Page segmentation data

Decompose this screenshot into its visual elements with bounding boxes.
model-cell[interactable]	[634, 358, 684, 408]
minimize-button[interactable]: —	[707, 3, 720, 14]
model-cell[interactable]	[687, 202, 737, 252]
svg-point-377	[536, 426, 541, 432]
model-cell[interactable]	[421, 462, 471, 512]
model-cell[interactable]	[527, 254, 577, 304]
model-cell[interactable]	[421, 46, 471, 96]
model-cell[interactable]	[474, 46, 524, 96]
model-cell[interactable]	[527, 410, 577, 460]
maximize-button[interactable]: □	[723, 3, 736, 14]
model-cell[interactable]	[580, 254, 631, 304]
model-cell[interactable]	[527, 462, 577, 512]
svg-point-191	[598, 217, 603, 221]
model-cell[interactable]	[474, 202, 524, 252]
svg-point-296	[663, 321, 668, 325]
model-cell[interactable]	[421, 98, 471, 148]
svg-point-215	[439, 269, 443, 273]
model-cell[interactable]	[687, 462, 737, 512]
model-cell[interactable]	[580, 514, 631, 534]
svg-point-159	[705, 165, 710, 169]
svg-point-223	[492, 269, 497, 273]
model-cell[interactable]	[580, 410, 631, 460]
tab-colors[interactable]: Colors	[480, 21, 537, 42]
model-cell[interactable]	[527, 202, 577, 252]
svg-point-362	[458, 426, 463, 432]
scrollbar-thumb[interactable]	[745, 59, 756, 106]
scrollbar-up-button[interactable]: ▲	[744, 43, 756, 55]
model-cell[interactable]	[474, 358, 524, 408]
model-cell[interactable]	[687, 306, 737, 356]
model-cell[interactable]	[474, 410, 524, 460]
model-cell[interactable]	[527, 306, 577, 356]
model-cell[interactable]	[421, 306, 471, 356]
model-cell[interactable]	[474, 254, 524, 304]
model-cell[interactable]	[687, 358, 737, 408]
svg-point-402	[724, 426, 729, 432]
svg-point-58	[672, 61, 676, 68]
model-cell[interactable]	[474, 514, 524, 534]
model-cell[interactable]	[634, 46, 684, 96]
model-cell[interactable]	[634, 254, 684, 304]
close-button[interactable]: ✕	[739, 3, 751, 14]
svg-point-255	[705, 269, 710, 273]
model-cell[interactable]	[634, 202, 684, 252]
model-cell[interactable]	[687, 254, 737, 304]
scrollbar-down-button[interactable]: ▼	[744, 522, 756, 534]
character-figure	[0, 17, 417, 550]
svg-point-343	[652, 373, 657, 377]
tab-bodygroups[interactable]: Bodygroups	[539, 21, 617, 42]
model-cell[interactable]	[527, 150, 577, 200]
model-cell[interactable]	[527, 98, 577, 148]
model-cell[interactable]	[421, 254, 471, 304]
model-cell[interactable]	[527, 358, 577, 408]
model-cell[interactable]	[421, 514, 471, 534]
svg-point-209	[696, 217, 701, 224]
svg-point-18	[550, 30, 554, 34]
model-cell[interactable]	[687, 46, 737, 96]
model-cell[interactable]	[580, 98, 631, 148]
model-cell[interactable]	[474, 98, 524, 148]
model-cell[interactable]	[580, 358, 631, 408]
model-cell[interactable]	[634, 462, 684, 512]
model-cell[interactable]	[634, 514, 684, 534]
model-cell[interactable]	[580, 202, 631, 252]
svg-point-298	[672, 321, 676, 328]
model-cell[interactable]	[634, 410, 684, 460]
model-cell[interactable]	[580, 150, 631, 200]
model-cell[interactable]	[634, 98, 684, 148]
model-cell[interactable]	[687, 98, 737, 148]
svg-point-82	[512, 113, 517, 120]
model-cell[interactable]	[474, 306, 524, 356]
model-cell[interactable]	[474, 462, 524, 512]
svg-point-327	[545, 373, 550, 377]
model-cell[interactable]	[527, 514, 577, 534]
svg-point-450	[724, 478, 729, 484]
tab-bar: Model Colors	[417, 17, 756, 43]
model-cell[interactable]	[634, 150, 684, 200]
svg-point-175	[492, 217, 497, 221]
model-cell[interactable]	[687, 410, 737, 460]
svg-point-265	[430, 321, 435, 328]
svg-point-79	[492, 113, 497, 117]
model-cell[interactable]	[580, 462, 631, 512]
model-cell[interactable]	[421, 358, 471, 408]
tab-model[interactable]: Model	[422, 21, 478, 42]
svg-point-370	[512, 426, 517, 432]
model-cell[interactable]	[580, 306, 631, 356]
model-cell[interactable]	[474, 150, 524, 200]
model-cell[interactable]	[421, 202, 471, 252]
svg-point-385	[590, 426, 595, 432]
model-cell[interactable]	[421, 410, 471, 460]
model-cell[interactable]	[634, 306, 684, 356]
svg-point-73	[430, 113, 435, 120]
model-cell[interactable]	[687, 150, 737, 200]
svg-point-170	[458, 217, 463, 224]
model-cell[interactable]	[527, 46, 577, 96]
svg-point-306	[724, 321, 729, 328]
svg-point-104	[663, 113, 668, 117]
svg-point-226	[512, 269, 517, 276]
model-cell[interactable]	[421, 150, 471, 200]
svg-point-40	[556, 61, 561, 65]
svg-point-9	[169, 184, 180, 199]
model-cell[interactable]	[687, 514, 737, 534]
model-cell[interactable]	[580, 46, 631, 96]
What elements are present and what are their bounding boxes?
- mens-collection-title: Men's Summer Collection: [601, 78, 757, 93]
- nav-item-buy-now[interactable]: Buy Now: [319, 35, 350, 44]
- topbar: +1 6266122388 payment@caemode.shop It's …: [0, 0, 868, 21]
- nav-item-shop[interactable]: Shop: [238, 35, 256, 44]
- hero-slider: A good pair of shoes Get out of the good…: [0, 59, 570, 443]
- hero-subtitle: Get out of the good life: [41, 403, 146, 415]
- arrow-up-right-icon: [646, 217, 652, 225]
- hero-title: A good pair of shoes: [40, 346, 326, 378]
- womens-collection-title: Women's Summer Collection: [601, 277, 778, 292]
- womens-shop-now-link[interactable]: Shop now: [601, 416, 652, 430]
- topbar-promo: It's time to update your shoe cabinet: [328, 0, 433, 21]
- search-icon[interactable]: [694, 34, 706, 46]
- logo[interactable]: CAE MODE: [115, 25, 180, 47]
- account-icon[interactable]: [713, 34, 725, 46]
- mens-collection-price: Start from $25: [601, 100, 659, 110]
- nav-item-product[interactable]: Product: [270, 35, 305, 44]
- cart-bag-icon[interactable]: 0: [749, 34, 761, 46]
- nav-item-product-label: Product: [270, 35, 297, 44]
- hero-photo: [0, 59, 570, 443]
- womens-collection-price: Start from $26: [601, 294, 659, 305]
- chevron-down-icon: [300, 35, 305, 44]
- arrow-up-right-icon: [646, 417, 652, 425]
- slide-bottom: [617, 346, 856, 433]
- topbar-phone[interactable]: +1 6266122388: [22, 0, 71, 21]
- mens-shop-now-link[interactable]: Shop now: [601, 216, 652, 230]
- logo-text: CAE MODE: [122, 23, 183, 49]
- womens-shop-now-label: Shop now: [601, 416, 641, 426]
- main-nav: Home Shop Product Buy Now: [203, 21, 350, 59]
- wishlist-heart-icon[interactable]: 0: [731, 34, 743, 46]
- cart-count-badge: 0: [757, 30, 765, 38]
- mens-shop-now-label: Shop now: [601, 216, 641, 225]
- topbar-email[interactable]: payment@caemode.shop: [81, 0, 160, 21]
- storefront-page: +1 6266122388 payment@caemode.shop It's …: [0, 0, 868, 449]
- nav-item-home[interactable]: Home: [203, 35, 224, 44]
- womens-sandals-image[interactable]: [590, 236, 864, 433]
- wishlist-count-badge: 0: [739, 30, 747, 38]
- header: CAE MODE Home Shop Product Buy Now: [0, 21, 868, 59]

--

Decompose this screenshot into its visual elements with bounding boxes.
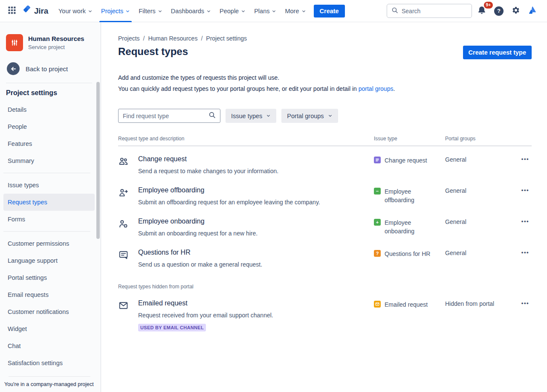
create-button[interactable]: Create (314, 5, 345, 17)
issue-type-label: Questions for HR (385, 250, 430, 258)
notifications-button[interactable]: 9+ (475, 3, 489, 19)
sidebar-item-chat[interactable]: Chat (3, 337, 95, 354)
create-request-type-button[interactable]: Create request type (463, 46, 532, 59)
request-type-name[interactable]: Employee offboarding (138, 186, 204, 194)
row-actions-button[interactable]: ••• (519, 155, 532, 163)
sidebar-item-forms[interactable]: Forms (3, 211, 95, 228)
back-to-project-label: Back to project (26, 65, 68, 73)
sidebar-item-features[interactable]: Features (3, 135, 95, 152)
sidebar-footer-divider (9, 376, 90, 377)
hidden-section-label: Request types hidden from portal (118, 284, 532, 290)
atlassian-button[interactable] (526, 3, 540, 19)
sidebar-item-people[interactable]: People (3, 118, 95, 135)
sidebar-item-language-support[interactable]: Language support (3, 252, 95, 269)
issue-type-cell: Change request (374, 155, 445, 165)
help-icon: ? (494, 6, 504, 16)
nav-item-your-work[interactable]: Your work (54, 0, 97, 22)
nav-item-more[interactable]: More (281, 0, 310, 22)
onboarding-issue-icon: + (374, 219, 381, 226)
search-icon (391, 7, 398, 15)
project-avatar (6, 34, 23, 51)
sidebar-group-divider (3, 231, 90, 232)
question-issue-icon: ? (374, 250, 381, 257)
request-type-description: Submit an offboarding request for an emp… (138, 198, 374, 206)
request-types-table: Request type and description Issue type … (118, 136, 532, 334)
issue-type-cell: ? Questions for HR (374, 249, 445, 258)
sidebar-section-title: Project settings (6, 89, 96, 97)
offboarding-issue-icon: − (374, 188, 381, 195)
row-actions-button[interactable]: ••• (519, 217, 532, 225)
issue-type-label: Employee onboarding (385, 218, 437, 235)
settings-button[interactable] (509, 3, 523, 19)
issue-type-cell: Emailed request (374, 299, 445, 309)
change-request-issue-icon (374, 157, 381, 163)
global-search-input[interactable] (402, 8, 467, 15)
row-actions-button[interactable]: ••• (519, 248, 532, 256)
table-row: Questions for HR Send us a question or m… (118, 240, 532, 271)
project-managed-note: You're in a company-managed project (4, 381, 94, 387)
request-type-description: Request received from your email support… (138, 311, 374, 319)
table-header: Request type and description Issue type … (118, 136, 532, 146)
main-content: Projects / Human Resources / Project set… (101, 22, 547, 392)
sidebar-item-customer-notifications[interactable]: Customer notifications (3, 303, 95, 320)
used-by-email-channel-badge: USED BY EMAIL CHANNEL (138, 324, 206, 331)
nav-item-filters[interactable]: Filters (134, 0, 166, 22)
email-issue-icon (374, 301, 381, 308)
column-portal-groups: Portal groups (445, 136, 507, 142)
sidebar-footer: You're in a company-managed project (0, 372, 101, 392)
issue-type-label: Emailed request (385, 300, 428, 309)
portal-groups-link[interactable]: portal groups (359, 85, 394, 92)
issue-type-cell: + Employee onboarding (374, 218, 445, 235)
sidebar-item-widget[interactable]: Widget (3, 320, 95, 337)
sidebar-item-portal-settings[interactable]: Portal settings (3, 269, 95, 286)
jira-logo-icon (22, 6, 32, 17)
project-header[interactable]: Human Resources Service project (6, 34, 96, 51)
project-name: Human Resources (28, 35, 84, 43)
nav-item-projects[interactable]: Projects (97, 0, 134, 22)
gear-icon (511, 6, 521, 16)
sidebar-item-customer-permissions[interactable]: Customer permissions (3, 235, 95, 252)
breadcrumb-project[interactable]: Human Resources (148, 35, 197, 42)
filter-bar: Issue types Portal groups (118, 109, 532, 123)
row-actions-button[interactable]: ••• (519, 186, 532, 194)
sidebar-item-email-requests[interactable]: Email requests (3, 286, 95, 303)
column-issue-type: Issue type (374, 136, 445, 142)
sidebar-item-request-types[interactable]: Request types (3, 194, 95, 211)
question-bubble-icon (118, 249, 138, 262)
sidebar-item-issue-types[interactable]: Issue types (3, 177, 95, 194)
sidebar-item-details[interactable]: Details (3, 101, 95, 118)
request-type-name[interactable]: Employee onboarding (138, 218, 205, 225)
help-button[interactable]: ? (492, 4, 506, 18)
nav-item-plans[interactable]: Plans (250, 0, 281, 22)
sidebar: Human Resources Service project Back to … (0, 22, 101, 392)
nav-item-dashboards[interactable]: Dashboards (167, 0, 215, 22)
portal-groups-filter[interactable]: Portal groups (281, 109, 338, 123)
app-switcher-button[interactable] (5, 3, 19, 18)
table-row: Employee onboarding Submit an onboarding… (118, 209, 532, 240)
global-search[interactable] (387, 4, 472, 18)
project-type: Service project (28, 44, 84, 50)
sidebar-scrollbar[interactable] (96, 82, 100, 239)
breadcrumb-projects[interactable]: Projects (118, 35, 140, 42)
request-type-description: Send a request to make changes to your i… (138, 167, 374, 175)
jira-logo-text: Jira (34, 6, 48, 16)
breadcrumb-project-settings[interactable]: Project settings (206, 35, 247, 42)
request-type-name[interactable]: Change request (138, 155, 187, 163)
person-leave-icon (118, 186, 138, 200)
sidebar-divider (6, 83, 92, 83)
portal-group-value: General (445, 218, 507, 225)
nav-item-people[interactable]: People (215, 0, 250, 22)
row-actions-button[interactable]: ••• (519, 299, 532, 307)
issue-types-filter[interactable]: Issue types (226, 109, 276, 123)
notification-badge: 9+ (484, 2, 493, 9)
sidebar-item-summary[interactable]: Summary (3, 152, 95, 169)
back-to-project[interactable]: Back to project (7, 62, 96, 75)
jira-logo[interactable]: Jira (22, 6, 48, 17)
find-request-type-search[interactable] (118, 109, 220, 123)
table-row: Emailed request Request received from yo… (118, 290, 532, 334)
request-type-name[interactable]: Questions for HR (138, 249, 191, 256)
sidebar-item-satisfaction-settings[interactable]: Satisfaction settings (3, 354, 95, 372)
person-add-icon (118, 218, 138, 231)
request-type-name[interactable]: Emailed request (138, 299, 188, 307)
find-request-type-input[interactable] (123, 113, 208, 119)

• [YOUR OBJECTIVE] Would you please copy all lines in the data that contain the word "header"?

• [SOLUTION FOR THIS PROBLEM]
- header: CAE MODE Home Shop Product Buy Now: [0, 21, 868, 59]
table-header: Request type and description Issue type … (118, 136, 532, 146)
project-header[interactable]: Human Resources Service project (6, 34, 96, 51)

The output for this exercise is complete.